Problem:
Give back all of the data unchanged. Keep every word as it is.

Records shown:
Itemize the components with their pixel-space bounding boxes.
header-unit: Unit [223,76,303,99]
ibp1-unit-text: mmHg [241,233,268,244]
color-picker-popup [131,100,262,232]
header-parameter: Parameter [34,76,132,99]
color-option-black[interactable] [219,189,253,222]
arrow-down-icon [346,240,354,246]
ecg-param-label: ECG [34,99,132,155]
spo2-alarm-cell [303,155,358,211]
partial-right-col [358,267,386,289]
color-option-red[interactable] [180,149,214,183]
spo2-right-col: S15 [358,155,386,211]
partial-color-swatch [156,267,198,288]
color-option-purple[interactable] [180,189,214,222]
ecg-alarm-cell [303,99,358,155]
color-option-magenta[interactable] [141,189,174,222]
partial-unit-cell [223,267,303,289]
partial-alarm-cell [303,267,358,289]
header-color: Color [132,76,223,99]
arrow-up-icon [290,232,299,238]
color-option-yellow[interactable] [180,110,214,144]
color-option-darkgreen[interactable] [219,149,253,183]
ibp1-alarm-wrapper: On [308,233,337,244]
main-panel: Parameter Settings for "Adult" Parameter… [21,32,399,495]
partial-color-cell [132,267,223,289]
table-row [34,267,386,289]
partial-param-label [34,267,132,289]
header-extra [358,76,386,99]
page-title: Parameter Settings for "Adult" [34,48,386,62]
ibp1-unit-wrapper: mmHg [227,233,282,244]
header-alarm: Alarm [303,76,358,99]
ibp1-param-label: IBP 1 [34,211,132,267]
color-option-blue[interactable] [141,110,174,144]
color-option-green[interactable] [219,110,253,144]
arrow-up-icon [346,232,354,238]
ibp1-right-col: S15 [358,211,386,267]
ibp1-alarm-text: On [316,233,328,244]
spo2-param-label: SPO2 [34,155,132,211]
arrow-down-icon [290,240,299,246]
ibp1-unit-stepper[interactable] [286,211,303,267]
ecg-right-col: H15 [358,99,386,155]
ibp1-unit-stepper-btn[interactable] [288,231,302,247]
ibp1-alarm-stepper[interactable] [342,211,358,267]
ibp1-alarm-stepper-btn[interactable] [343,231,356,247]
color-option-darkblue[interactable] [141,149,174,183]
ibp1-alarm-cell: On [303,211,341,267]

Answer box:
Itemize the components with their pixel-space bounding boxes.
header-unit: Unit [223,76,303,99]
ibp1-unit-text: mmHg [241,233,268,244]
color-picker-popup [131,100,262,232]
header-parameter: Parameter [34,76,132,99]
color-option-black[interactable] [219,189,253,222]
arrow-down-icon [346,240,354,246]
ecg-param-label: ECG [34,99,132,155]
spo2-alarm-cell [303,155,358,211]
partial-right-col [358,267,386,289]
color-option-red[interactable] [180,149,214,183]
spo2-right-col: S15 [358,155,386,211]
partial-color-swatch [156,267,198,288]
color-option-purple[interactable] [180,189,214,222]
ecg-alarm-cell [303,99,358,155]
color-option-magenta[interactable] [141,189,174,222]
partial-unit-cell [223,267,303,289]
partial-alarm-cell [303,267,358,289]
header-color: Color [132,76,223,99]
arrow-up-icon [290,232,299,238]
color-option-yellow[interactable] [180,110,214,144]
color-option-darkgreen[interactable] [219,149,253,183]
ibp1-alarm-wrapper: On [308,233,337,244]
main-panel: Parameter Settings for "Adult" Parameter… [21,32,399,495]
partial-color-cell [132,267,223,289]
table-row [34,267,386,289]
partial-param-label [34,267,132,289]
header-extra [358,76,386,99]
page-title: Parameter Settings for "Adult" [34,48,386,62]
ibp1-unit-wrapper: mmHg [227,233,282,244]
header-alarm: Alarm [303,76,358,99]
ibp1-param-label: IBP 1 [34,211,132,267]
color-option-blue[interactable] [141,110,174,144]
color-option-green[interactable] [219,110,253,144]
arrow-up-icon [346,232,354,238]
ibp1-right-col: S15 [358,211,386,267]
ibp1-alarm-text: On [316,233,328,244]
spo2-param-label: SPO2 [34,155,132,211]
arrow-down-icon [290,240,299,246]
ibp1-unit-stepper[interactable] [286,211,303,267]
ecg-right-col: H15 [358,99,386,155]
ibp1-unit-stepper-btn[interactable] [288,231,302,247]
ibp1-alarm-stepper[interactable] [342,211,358,267]
ibp1-alarm-stepper-btn[interactable] [343,231,356,247]
color-option-darkblue[interactable] [141,149,174,183]
ibp1-alarm-cell: On [303,211,341,267]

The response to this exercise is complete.